Why did you decide to investigate this topic?

In SLE, HCQ greatly reduces lupus flares, but long term, this drug may cause irreversible retinal damage leading to vison loss, and there is no treatment for HCQ retinal toxicity other than discontinuing the drug to prevent further damage. A gut-wrenching dilemma is that we don’t really understand what factors might, over a SLE patient’s lifetime, cause this serious problem. 

What excites you most about your work?

Almost all of the 700 SLE patients I follow are on or have been on HCQ. Patients might even refuse to start the drug because they fear complications, even though adverse events are believed to be rare.
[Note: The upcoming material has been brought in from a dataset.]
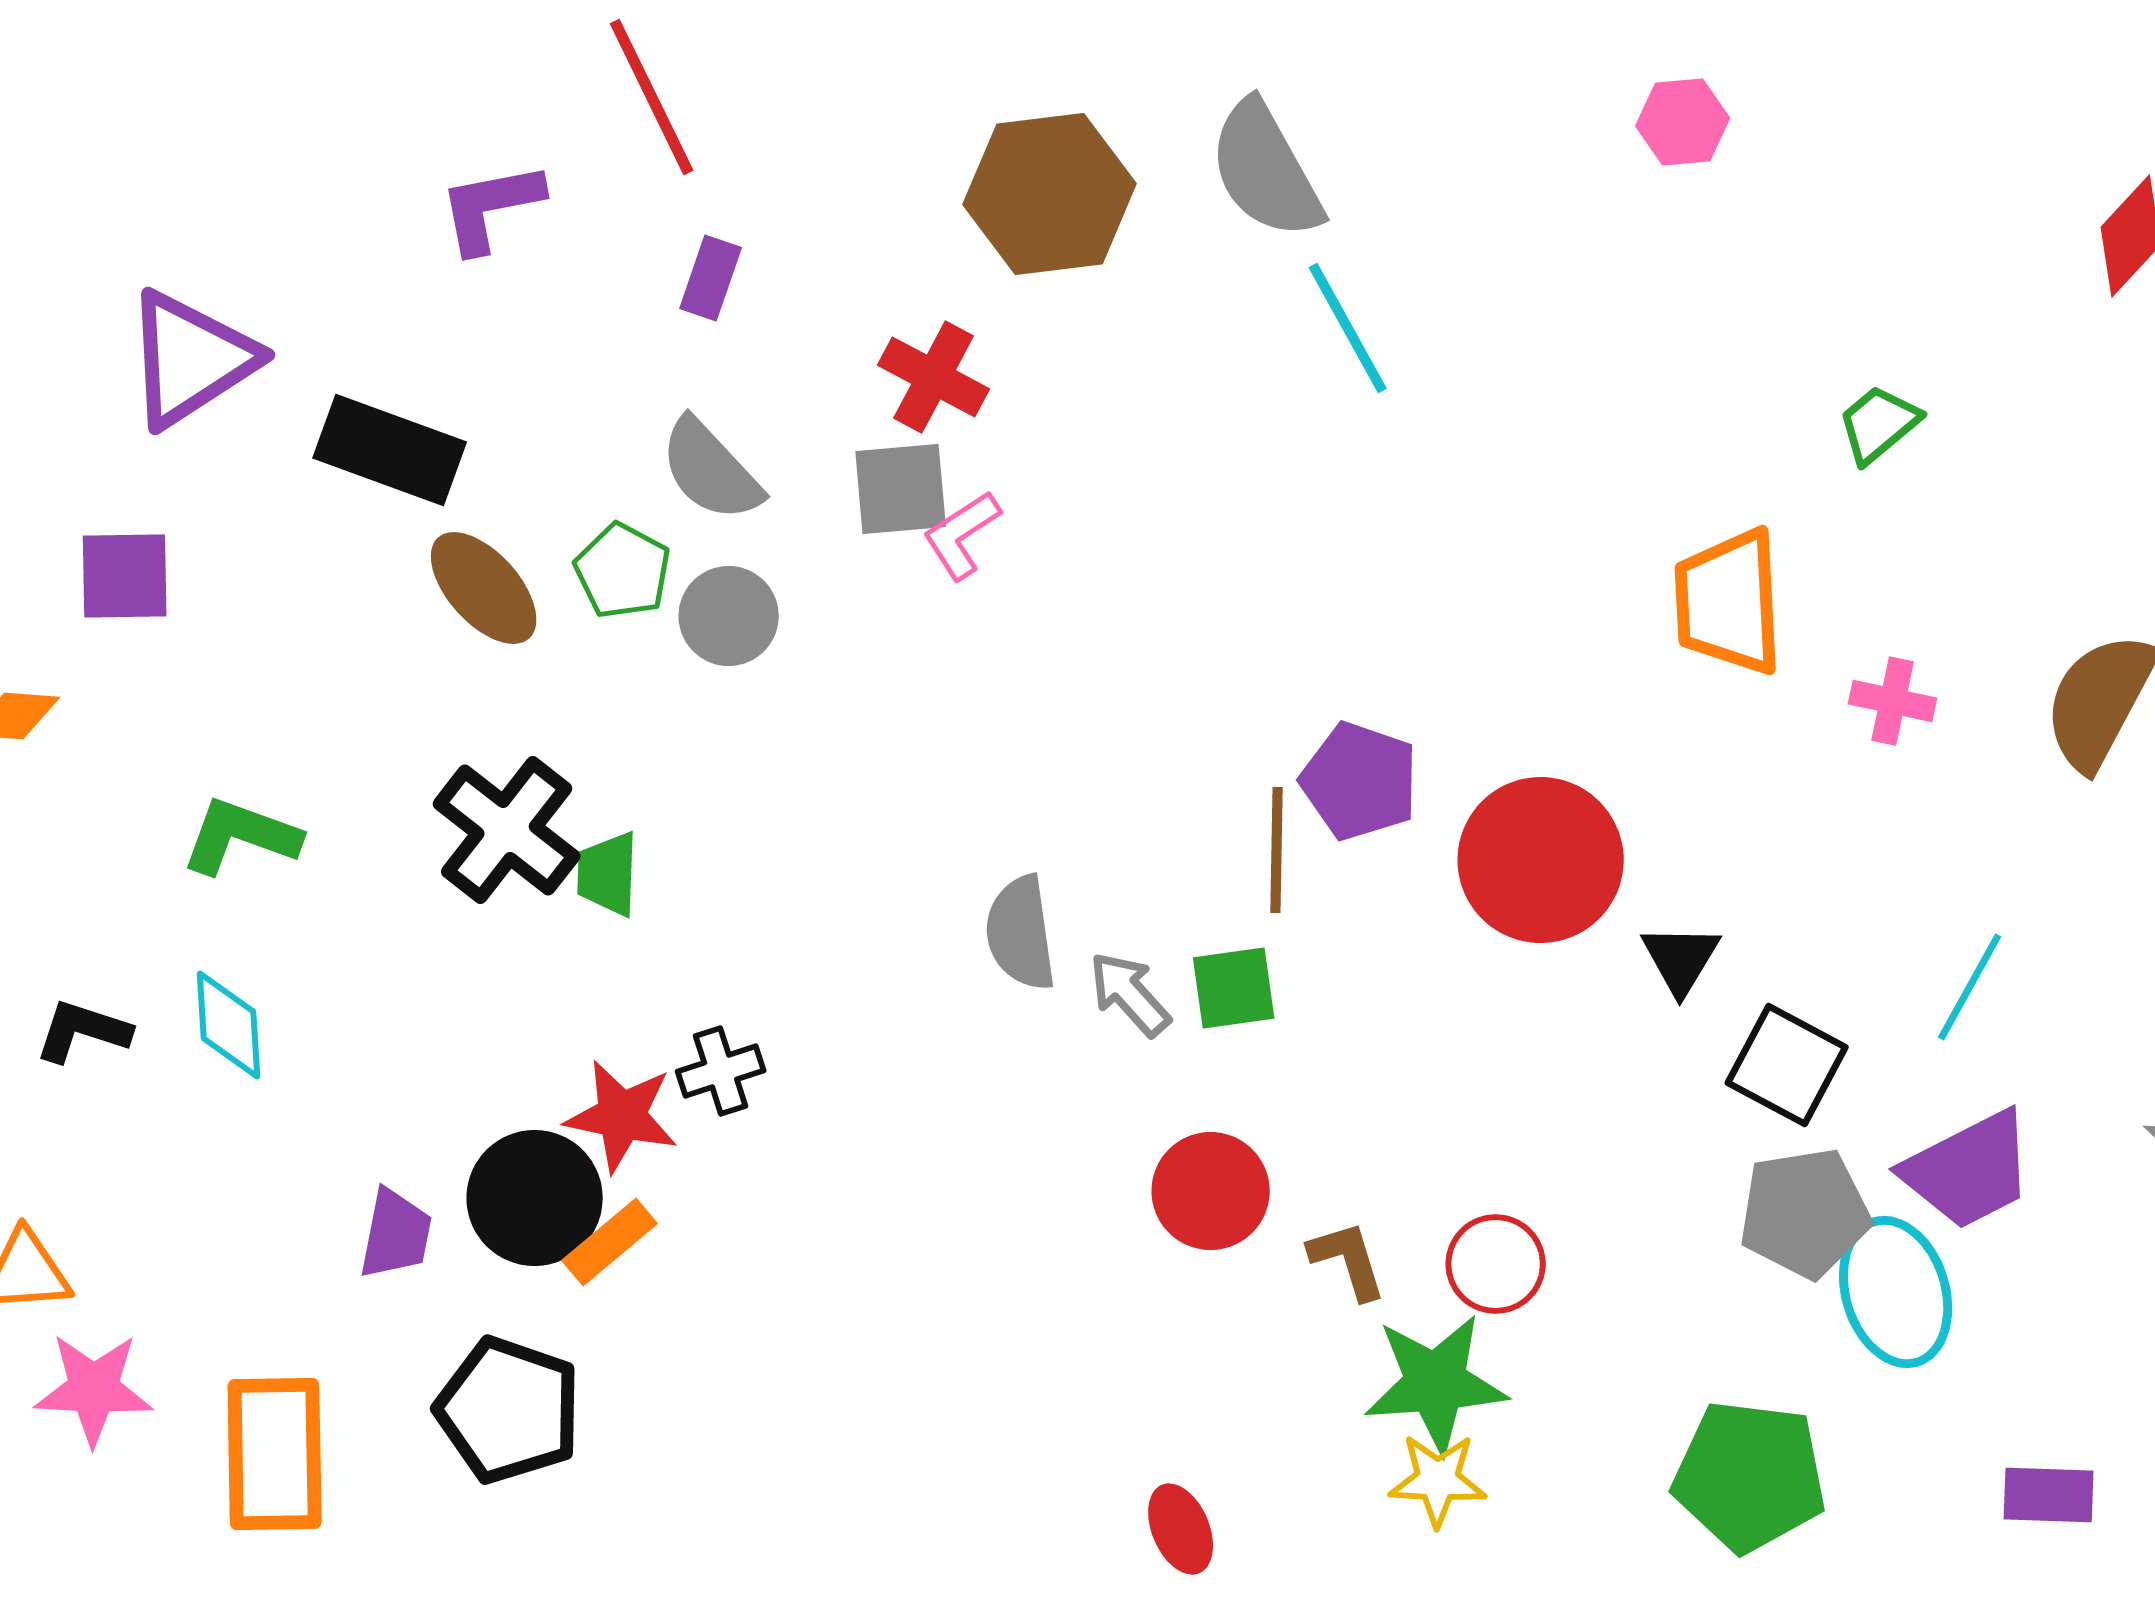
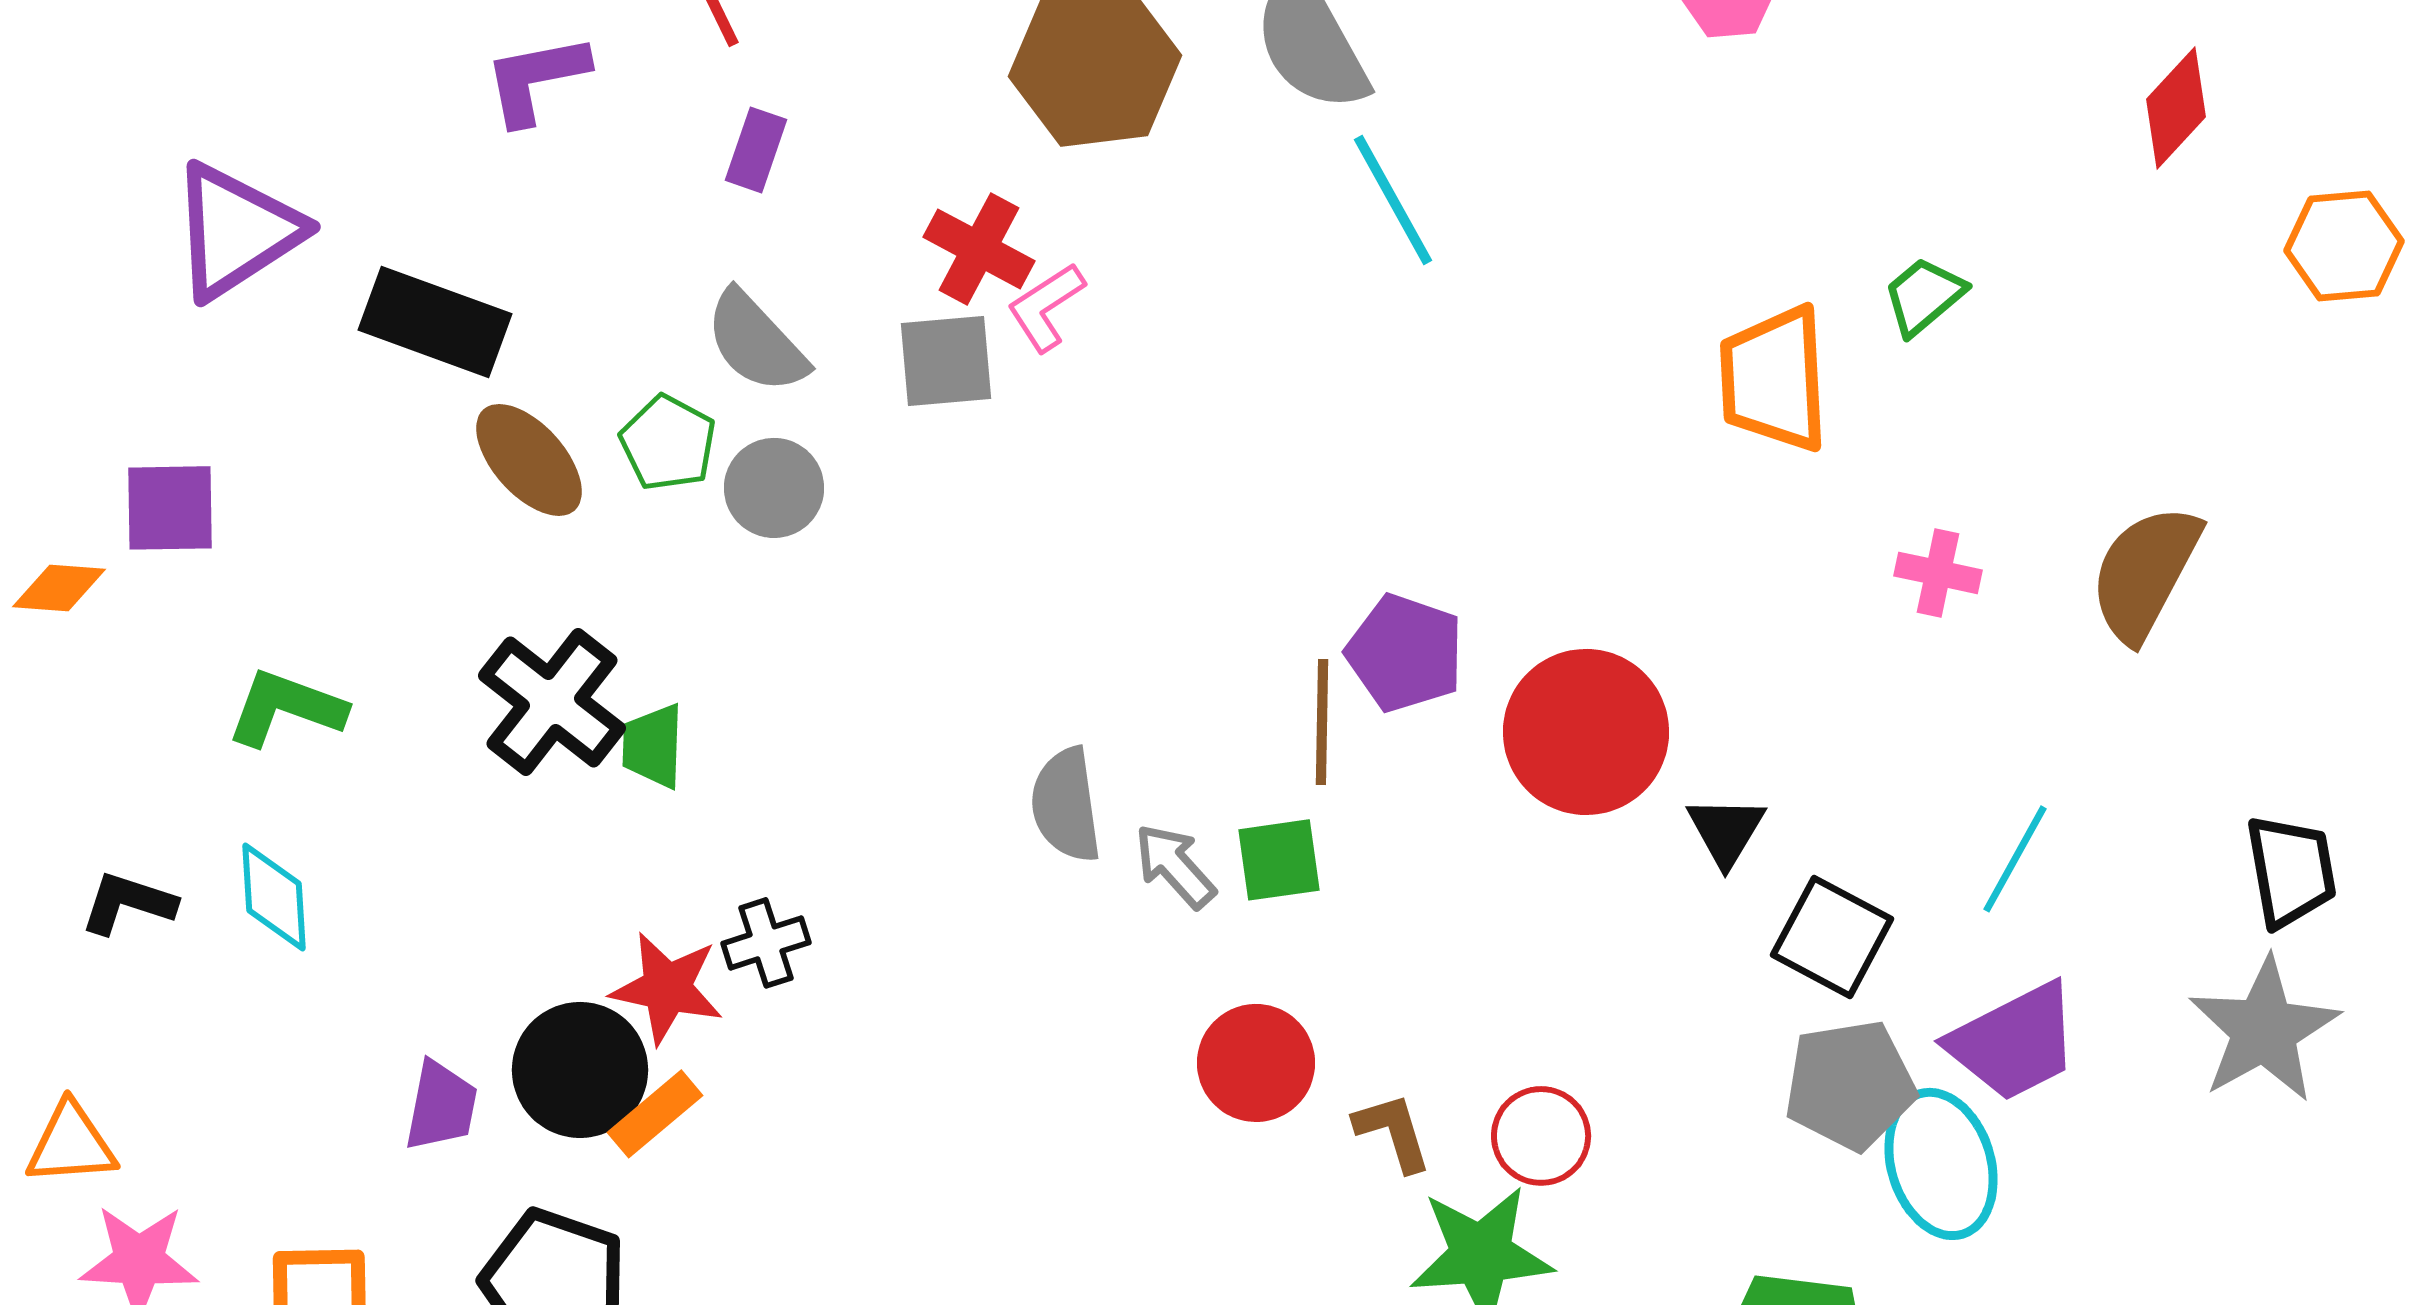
pink L-shape: (962, 535) -> (1046, 307), moved
purple square: (125, 576) -> (170, 508), moved
orange trapezoid: (1729, 602) -> (1774, 379), moved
The more data we have, the more accurately we can predict, in a personalized way, patients’ risk of retinal toxicity. We’ve received funding from the Canadian Institutes of Health Research to produce evidence that can shape personalized treatment, to ensure maximal benefits and minimum toxicities for HCQ use. In this project, I work with many wonderful investigators and also patient partners like Ms. Wendy Singer, who told me, “Understanding how to take HCQ, and when and how to stop it, is vital. Being a patient who lives with retinal damage caused by HCQ, I can’t stress enough how important this research is.”

 This poster is on the retinal toxicity part of the equation. A related poster we are also presenting, Outcomes After Hydroxychloroquine Reduction or Discontinuation in a Multinational Inception Cohort of Systemic Lupus, shows that if we do want to consider tapering or stopping HCQ to stay below that threshold of risk for retinal toxicity, we must first be sure that the patient’s disease is well-controlled and ideally wait until we’ve been able to taper prednisone.

What are you working on next related to this poster? 

Our fine group of students, including the first author of this poster, Dr. Celline Almeida-Brasil, are conducting interviews to better understand patient preferences in terms or risk and benefits of HCQ. With my colleagues (including Dr. Glen Hazlewood) we are designing a “discrete choice experiment” to understand how patient preferences translate into risk—benefit ratios that they are comfortable with. This will enable physicians to be patient-centered in their conversations with people about when and how to taper HCQ and make our approach much more personalized. Ultimately, I hope we can treat every SLE patient safely!